• _Exercise prompt_: Return, word for word, the lines of the listing below from the one with "は続いていますが、完結の時期はまだ未" through the one with "て、アルベルトは物語の鍵を握る重要な", and no other lines.

----

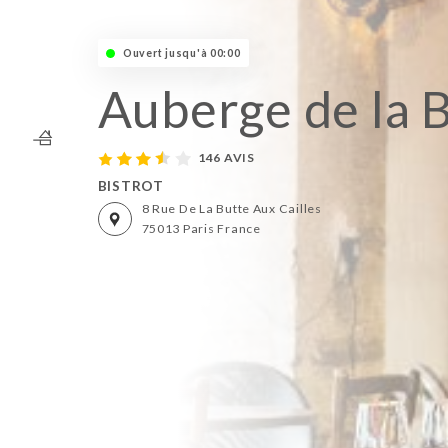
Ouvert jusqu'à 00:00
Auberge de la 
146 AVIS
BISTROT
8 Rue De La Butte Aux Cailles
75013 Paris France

----

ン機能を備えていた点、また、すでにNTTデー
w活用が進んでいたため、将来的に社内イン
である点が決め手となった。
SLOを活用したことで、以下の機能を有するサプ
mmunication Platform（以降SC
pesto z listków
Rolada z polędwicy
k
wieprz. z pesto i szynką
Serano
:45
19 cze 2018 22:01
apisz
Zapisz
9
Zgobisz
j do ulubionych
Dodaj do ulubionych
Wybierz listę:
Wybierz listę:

----

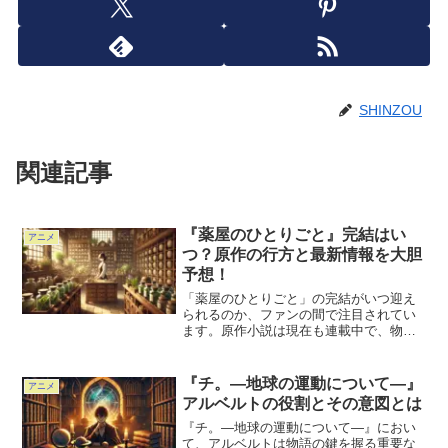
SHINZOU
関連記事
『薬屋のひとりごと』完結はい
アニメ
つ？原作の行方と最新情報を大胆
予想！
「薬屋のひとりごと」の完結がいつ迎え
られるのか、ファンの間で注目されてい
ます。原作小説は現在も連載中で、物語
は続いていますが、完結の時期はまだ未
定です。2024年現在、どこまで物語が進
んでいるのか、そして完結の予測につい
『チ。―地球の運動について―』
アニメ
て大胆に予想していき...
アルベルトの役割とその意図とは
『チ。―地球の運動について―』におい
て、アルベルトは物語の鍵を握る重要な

----

• _Reply_:
は続いていますが、完結の時期はまだ未
定です。2024年現在、どこまで物語が進
んでいるのか、そして完結の予測につい
『チ。―地球の運動について―』
アニメ
て大胆に予想していき...
アルベルトの役割とその意図とは
『チ。―地球の運動について―』におい
て、アルベルトは物語の鍵を握る重要な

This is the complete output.